Tandis qu’il sombre, la prêtresse – car il faut bien lui donner ce titre – entonne une mélopée au rythme lourd, un air difficile à saisir et comme lacunaire, un mélange de mongol et d’anglais avec des bribes de quelque chose qui pourrait être de l’égyptien pharaonique – on y invoque Seth, Hathor, Isis, Anubis, Bast. Des silhouettes mythiques l’entourent dans les ténèbres soudaines : le dieu à tête de faucon, le grand chacal, le singe à tête de chien, le grand scarabée cliquetant. Des divinités desséchées échangent d’une langue lourde de savants commentaires ; elles hochent la tête et montrent du doigt. Voici Amon le père de Thèbes, qui brille comme le feu solaire et dont la peau, comme celle du soleil, porte la fièvre. Il l’invite à s’approcher. Voici la bête sans visage, d’où irradient les courants du feu stellaire. Voici le dieu nain, le bouffon, protecteur des morts, qui cabriole et se rit. Voici la déesse au corps de femme que couronnent trois têtes de serpent. Les dieux dansent et rient, pissent, crachent, pleurent, applaudissent. Et toujours la prêtresse scande sa mélopée. Ses mots qui se chassent en formant une ronde l’empoignent et le réduisent à merci. Il ne comprend plus grand-chose à ce qui se passe, car le monde a perdu ses contours, et pourtant il se rend vaguement compte qu’on le programme et qu’on le propulse, que cette fille, mince et dorée dans sa nudité, lui souffle à travers son récitatif impassible certaines attitudes devant la vie et la mort, attitudes qui vont façonner son expérience au cours des heures qui vont suivre. Elle le tient, elle le dirige, elle le guide et l’oriente comme on oriente un projectile, tandis qu’il tangue au vent eschatologique.
On l’écartèle. Quelque chose est en train de l’amputer sans douleur de lui-même. Il n’a jamais rien ressenti de pareil ni dans la tente des transtemporalistes ni lors des expériences psychédéliques traditionnelles – pas plus avec le khat qu’avec le yipka.
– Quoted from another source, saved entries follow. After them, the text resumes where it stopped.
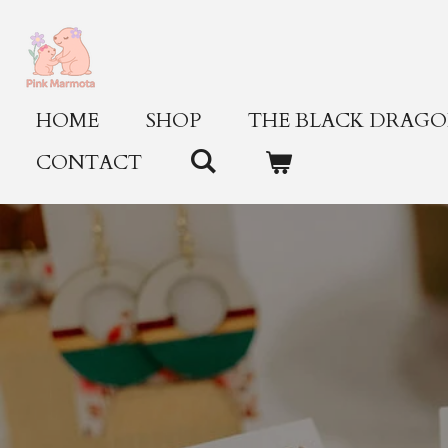
Skip
to
main
content
HOME
SHOP
THE BLACK DRAGON
CONTACT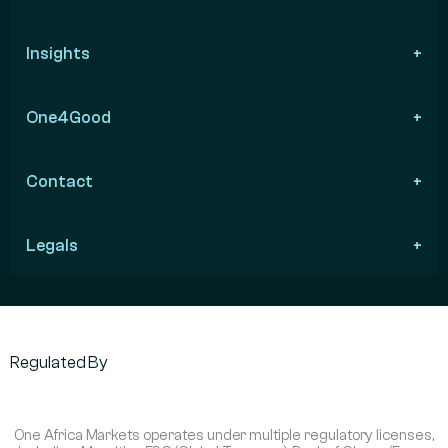
Insights
One4Good
Contact
Legals
Regulated By
One Africa Markets operates under multiple regulatory licenses,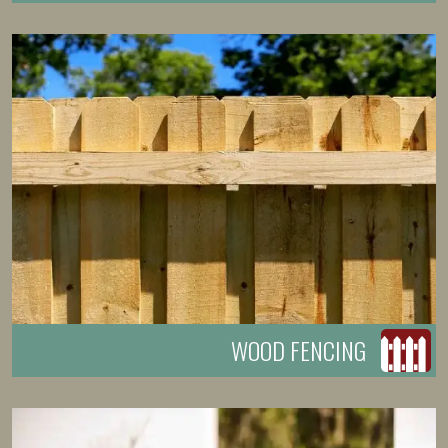
WOOD FENCING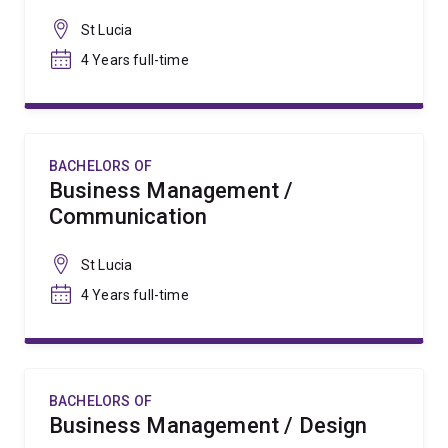
St Lucia
4 Years full-time
BACHELORS OF
Business Management /
Communication
St Lucia
4 Years full-time
BACHELORS OF
Business Management / Design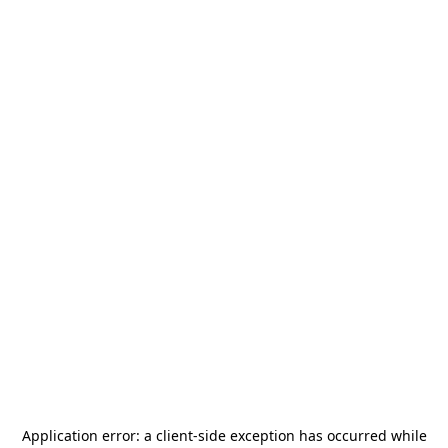
Application error: a
client
-side exception has occurred while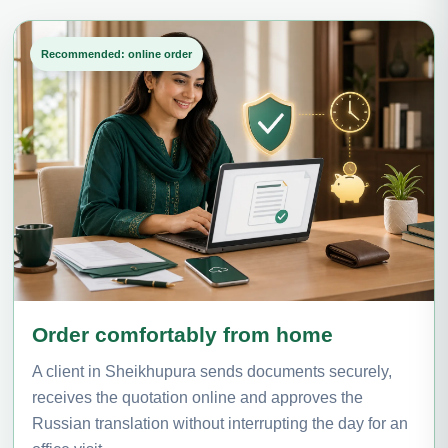
Recommended: online order
Order comfortably from home
A client in Sheikhupura sends documents securely,
receives the quotation online and approves the
Russian translation without interrupting the day for an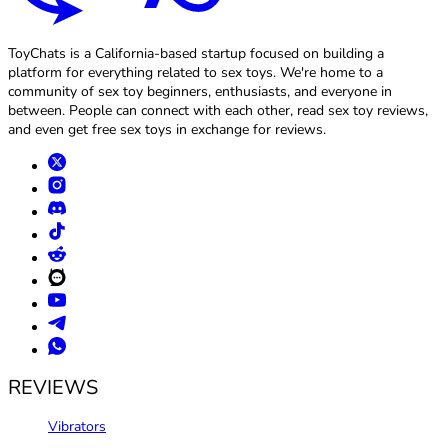
ToyChats is a California-based startup focused on building a
platform for everything related to sex toys. We're home to a
community of sex toy beginners, enthusiasts, and everyone in
between. People can connect with each other, read sex toy reviews,
and even get free sex toys in exchange for reviews.
REVIEWS
Vibrators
C’est quelque chose de neuf, d’unique : le corps pesant s’annule, on se dépouille de sa chair, c’est une libération qui mène à l’apesanteur. Il sait qu’il est en train de… mourir ? Oui, de mourir. C’est bien l’article maison, ici. La mort, l’expérience authentique qui consiste à voir la vie s’échapper de soi. Il ne sent plus son corps. Les sensations de l’extérieur ne l’atteignent plus. C’est cela, la vraie mort, la séparation ultime vers quoi, jour après jour, toute son existence tend ; ce n’est pas du simulé, il n’y a pas de truc, c’est bien la mort authentique, le trépas de Shadrak Mordecai. Certes, il sait, à un niveau plus profond, qu’il s’agit d’un rêve, qu’il a acheté son billet pour passer une bonne soirée, mais, plus profondément encore, il se rend compte qu’il est peut-être en train de rêver qu’il rêve et que son rêve inclut le talisman et la tente et la fille-lionne ; peut-être a-t-il succombé à une illusion d’illusion, et dans ce cas il est vraiment à l’agonie, ici, ce soir. Peu importe.
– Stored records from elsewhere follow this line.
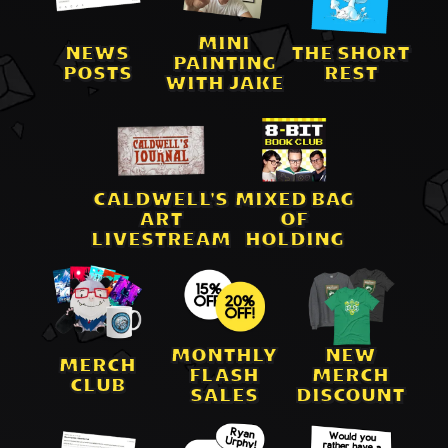
MINI
NEWS
THE SHORT
PAINTING
POSTS
REST
WITH JAKE
CALDWELL'S
MIXED BAG
ART
OF
LIVESTREAM
HOLDING
MONTHLY
NEW
MERCH
FLASH
MERCH
CLUB
SALES
DISCOUNT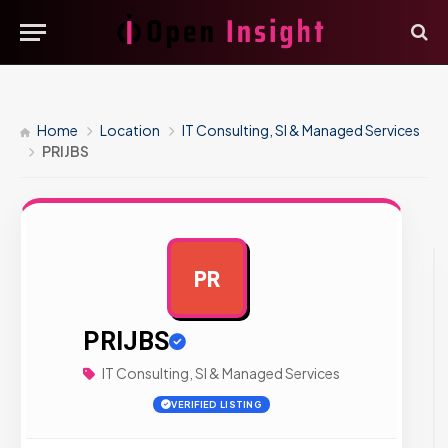
Home
Location
IT Consulting, SI & Managed Services
PRIJBS
PR
AD
PRIJBS
IT Consulting, SI & Managed Services
VERIFIED LISTING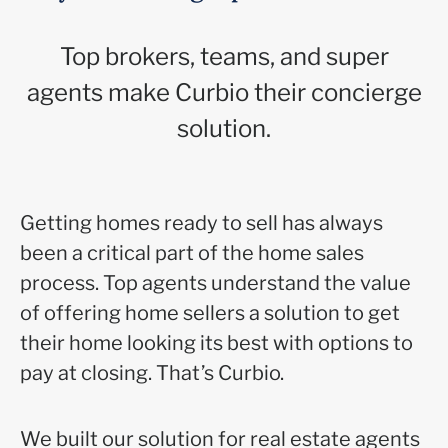
Top brokers, teams, and super
agents make Curbio their concierge
solution.
Getting homes ready to sell has always
been a critical part of the home sales
process. Top agents understand the value
of offering home sellers a solution to get
their home looking its best with options to
pay at closing. That’s Curbio.
We built our solution for real estate agents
Comme c’est facile de mourir ! Une brume humide, grise et froide, l’entoure, où tout vient se dissoudre : Anubis et Thot, Katya et la prêtresse, la tente, l’amulette, Shadrak lui-même, enfin, qui se fond peu à peu dans ce gris qui le pénètre. Il flotte vers le centre du vide. Est-ce là ce que Gengis Mao redoute tant ? Être un ballon et n’être que cela, tant d’hélium et si peu de peau autour ; délaisser toute responsabilité et, libéré entièrement, flotter et dériver ? Gengis Mao est tellement lourd. Il porte un tel poids. Peut-être est-ce dur d’abandonner cela. Ce ne l’est pas pour Shadrak. Il traverse le centre et émerge sur la rive opposée, il se solidifie au sortir de la brume et reprend forme humaine. Le voici nu, sans même un linge qui lui ceigne la taille. Et Katya, nue, se tient à son côté. À leurs pieds, les corps dont ils se sont défaussés – mous et détendus, ils donnent l’apparence du sommeil, jusqu’à un semblant de respiration lente, mais la réalité est autre : ils sont morts, bel et bien morts. Shadrak Mordecai contemple son propre cadavre.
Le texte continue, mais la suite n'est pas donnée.